Understanding Cancer Immune Evasion through Trogocytosis

This study aims to develop a recombinant fluorescent protein–based system that employs a mechanism distinct from conventional T cell activity assays. This system will enable rapid quantitative evaluation of T cell–mediated anti-tumor activity in an organoid co-culture–based drug screening platform. The ultimate goal is to establish a co-culture drug screening system using patient-derived organoids and immune cells, thereby providing a method for assessing T cell activity that recapitulates the patient-specific tumor microenvironment.

This study focuses on trogocytosis in CAR-T cell therapy, investigating how CAR molecules are transferred to tumor cells and subsequently activate signaling pathways. It aims to uncover functional changes in tumor cells and identify novel therapeutic targets beyond conventional mechanisms of CAR-T dysfunction.

This study investigates the role of trogocytosis in shaping tumor–immune interactions in colon cancer through integrated single-cell transcriptomic analysis of patient samples. By characterizing trogocytosis-associated cellular states and their molecular signatures at single-cell resolution, we aim to uncover how intercellular membrane transfer influences immune cell identity and function within the tumor microenvironment. Key findings will be validated in mouse in vivo models to establish the functional relevance of trogocytosis in cancer progression and anti-tumor immunity.

Allulose, a rare sugar, suppresses the growth of colorectal cancer by inhibiting HIF1α-driven metabolic reprogramming. Treatment with allulose downregulates GLUT1 and key glycolytic genes, disrupting the Warburg effect that cancer cells depend on for survival. These findings suggest allulose as a promising dietary intervention targeting cancer metabolism.

This research aims to develop next-generation mRNA-LNP vaccines by modifying lipid composition to endow intrinsic adjuvant properties, building on the success of COVID-19 mRNA vaccines. While current platforms are highly effective against infectious diseases, we focus on enhancing TH1 anti-tumor immunity by promoting CD4+ T cell responses w/ CD8+ T cells through RIPK3 pathway. This approach seeks to expand mRNA vaccine applications into cancer immunotherapy.

In this research, we develop a non-surgical, orthotopic colorectal cancer (CRC) model that enables spontaneous liver metastasis. Using organoid-based transplantation, we track primary tumor growth, circulating tumor cells (CTCs), and metastatic progression. This platform provides a clinically relevant system to study tumor–immune interactions and identify therapeutic targets.

The following research focuses on cancer stem cells using spheroid models to better capture their functional states. I investigate how these cells interact with immune cells, particularly through trogocytosis-mediated membrane transfer. My work aims to understand the cellular mechanisms underlying these interactions.

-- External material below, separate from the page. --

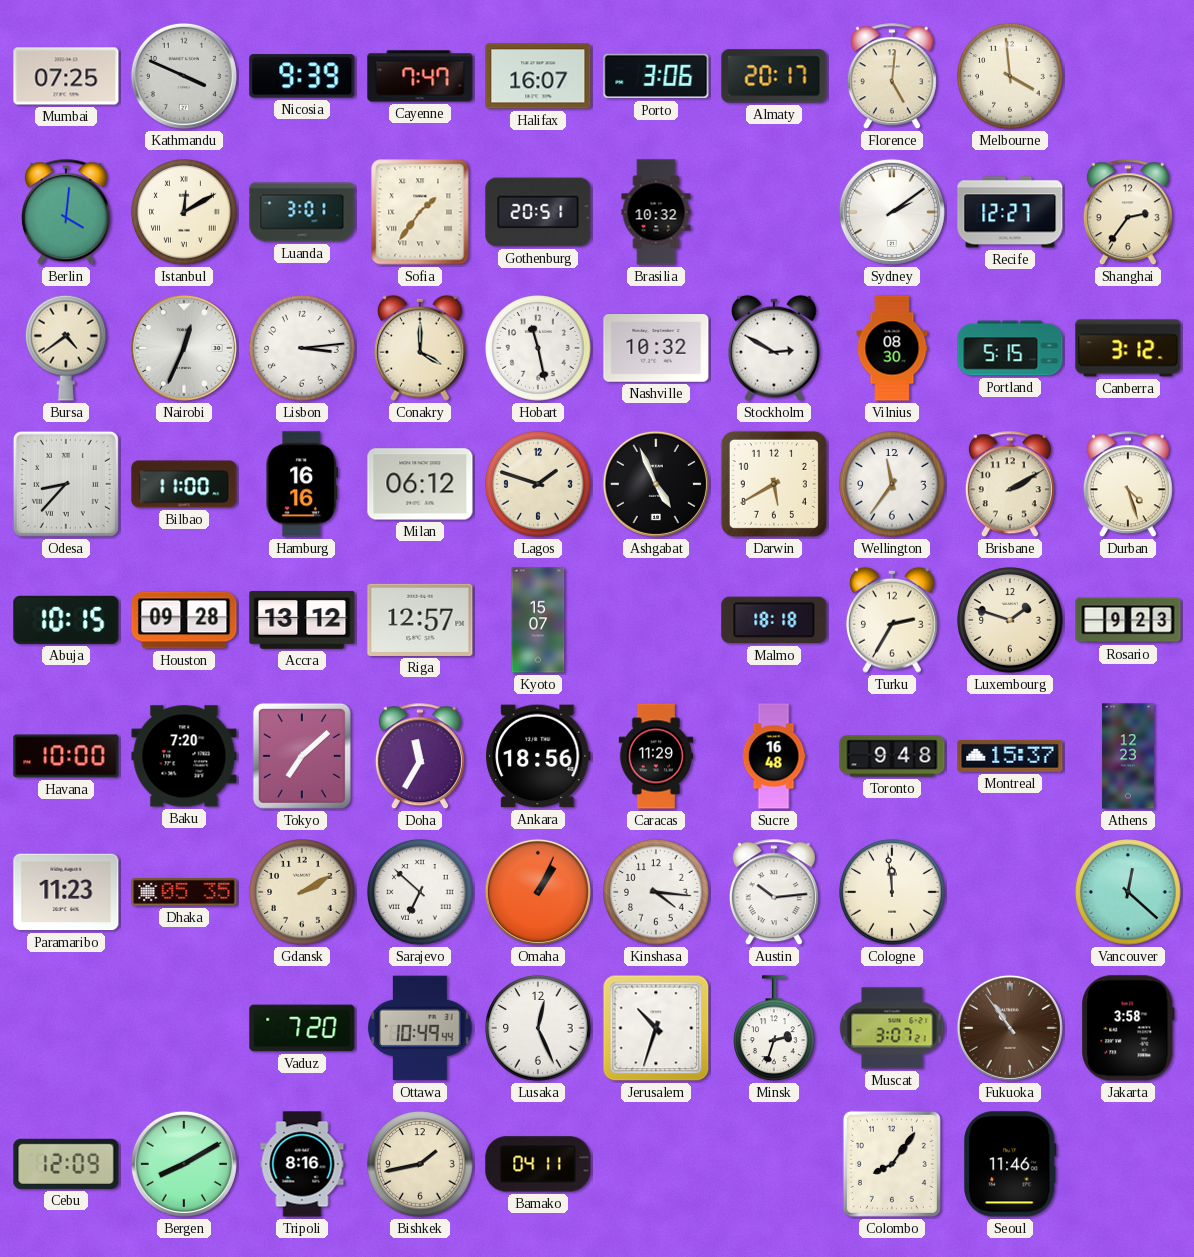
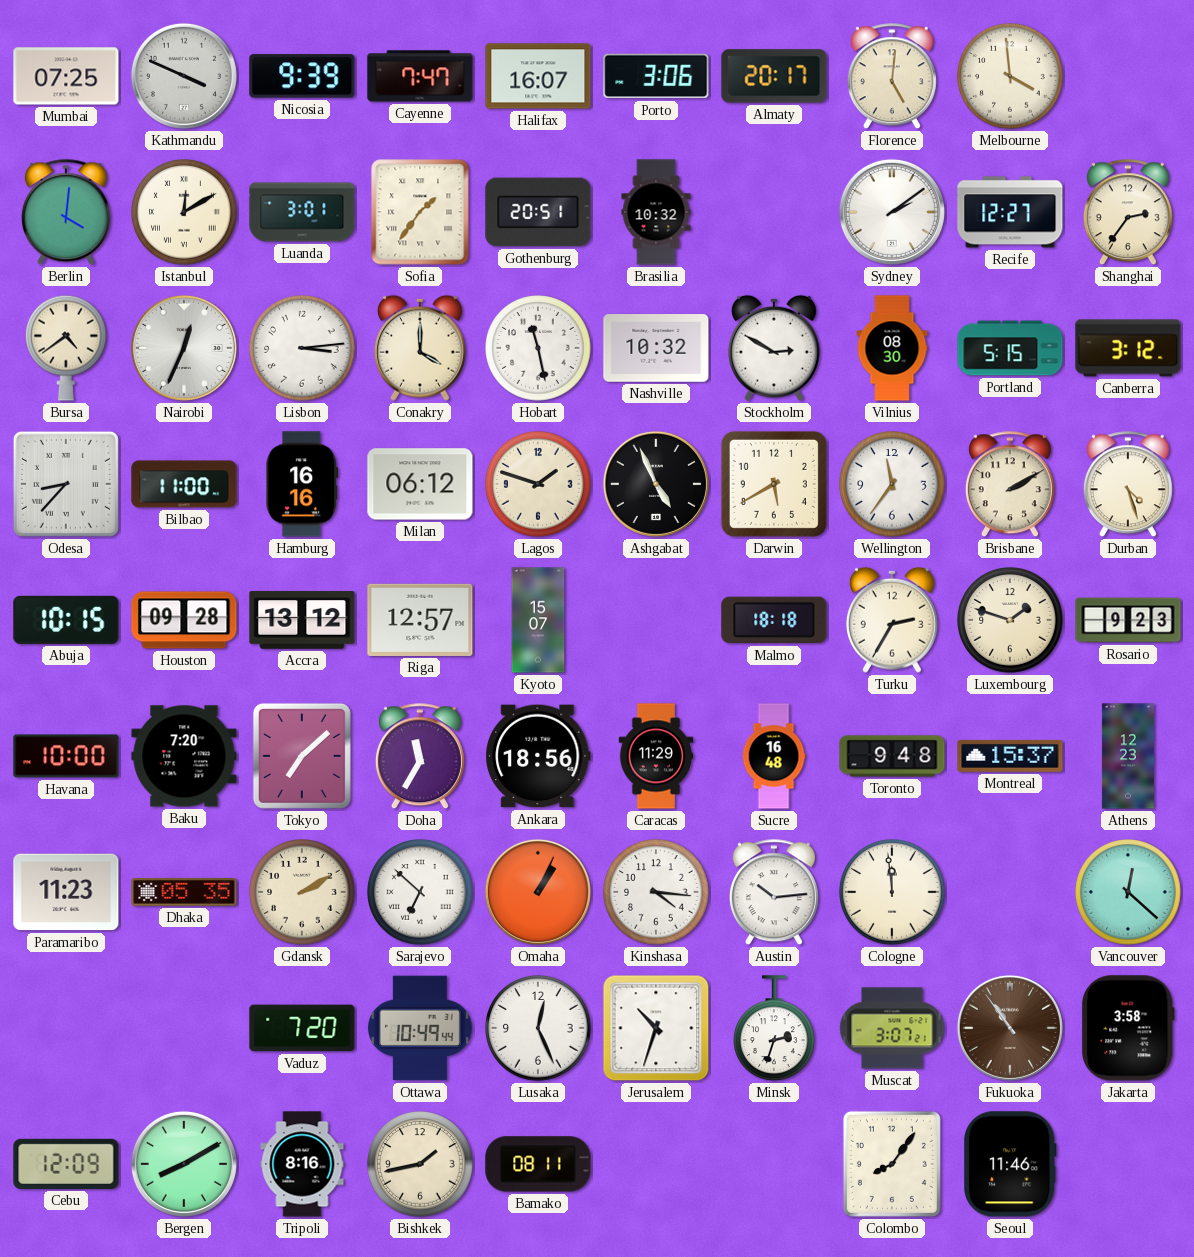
Bamako: 04:11 -> 08:11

The following research investigates how environmental pollutants — particularly PM2.5 and microplastics — induce T cell immunosenescence and accelerate cancer metastasis. Using in vitro and in vivo models combined with multiomics analysis, I aim to uncover the underlying mechanisms and develop a biodetection and mitigation platform for emerging environmental threats.

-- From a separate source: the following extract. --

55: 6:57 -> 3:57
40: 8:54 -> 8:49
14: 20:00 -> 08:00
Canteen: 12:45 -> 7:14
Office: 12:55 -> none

The following research focuses on developing a blood-based liquid biopsy platform to detect tumor-derived nucleic acid biomarkers associated with colorectal cancer progression, metastasis, and recurrence. The goal of my research is to establish a fluorescence-based system using graphene oxide for the rapid and sensitive detection of colorectal cancer-derived RNA/DNA.

This research investigates CD8⁺ T cell exhaustion in tumor immunity. Using an antigen-driven in vitro model, I examine changes in T cell function and exhaustion-associated phenotypes. This work aims to improve anti-tumor immune responses and advance immunotherapy strategies.

This study investigates how environmentally collected PM2.5 alters T-cell function and promotes senescence associated changes. Using murine splenocyte-based in vitro models, it analyzes functional and senescence related responses to better understand PM2.5 induced T cell immunosenescence.